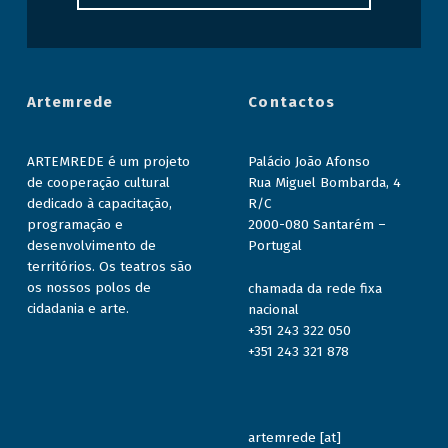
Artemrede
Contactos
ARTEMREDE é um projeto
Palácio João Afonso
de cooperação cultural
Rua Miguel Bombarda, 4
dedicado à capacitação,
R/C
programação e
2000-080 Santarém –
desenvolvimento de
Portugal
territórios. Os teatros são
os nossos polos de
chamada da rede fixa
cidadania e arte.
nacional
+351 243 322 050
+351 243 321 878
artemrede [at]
--
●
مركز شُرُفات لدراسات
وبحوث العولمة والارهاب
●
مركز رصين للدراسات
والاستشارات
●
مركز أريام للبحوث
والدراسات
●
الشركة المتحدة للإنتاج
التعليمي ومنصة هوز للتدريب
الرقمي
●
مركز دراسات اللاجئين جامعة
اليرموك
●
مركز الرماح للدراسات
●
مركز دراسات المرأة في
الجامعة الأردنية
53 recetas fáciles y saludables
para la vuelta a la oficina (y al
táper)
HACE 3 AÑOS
--
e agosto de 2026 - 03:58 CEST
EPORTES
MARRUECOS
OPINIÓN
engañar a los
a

• **What to work on**:
Find and copy each line above holding "للدراسات".

• **Answer space**:
مركز رصين للدراسات
مركز الرماح للدراسات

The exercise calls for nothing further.